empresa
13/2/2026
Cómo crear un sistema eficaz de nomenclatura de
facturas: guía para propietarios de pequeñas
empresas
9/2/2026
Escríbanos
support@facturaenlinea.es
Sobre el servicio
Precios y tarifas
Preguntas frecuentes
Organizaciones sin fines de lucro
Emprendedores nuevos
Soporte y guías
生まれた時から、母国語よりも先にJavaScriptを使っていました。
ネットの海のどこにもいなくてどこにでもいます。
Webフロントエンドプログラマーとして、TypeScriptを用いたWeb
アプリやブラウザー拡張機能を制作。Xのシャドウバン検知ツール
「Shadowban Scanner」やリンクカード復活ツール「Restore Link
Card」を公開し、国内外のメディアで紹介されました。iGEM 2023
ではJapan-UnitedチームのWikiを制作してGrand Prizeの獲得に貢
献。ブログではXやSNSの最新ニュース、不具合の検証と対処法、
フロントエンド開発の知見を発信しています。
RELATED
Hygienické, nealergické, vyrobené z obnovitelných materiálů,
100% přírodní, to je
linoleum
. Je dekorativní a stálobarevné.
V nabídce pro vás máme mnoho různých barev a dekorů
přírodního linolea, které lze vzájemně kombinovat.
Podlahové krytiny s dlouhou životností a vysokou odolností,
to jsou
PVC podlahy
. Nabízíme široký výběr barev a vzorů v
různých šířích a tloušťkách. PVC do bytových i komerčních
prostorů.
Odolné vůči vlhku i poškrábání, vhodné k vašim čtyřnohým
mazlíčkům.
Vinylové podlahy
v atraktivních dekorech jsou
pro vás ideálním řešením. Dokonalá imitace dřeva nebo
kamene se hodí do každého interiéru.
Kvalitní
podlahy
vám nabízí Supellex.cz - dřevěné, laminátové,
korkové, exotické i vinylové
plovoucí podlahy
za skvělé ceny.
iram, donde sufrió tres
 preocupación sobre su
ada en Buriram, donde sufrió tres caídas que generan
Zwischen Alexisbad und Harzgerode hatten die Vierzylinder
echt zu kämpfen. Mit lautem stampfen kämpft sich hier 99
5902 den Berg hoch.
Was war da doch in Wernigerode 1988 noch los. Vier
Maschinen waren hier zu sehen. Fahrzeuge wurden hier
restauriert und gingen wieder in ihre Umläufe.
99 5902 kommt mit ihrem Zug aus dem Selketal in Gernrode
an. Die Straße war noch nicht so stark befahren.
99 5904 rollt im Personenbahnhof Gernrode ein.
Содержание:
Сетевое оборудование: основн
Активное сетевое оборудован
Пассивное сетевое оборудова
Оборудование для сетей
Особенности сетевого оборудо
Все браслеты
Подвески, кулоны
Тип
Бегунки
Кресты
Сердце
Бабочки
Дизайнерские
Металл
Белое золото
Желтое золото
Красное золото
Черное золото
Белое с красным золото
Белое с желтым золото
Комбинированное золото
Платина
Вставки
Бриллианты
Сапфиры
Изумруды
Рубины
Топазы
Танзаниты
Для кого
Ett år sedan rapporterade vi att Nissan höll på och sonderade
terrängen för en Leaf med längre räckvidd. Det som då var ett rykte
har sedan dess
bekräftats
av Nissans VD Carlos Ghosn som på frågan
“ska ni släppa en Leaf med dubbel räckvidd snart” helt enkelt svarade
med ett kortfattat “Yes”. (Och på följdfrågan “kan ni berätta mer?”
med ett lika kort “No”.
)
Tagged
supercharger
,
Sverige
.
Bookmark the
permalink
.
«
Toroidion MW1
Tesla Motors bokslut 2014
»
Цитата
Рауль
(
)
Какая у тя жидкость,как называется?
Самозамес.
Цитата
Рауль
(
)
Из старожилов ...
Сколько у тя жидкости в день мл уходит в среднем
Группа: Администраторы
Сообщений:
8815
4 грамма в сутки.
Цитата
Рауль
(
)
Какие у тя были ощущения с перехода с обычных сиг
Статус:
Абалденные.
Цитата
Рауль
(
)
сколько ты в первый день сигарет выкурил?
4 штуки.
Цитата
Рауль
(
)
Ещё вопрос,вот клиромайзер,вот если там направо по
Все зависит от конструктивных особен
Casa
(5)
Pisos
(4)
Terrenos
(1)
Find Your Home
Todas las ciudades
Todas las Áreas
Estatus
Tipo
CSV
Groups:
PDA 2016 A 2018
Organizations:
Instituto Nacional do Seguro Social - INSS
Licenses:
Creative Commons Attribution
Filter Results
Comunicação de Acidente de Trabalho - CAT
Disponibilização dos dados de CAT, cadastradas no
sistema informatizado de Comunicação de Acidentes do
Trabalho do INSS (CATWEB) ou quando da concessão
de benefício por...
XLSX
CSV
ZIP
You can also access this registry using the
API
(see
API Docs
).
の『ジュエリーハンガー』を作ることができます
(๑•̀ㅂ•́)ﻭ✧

• Required action
Go through the listing and copy each line with the string "Белое".

• Task response
Белое золото
Белое с красным золото
Белое с желтым золото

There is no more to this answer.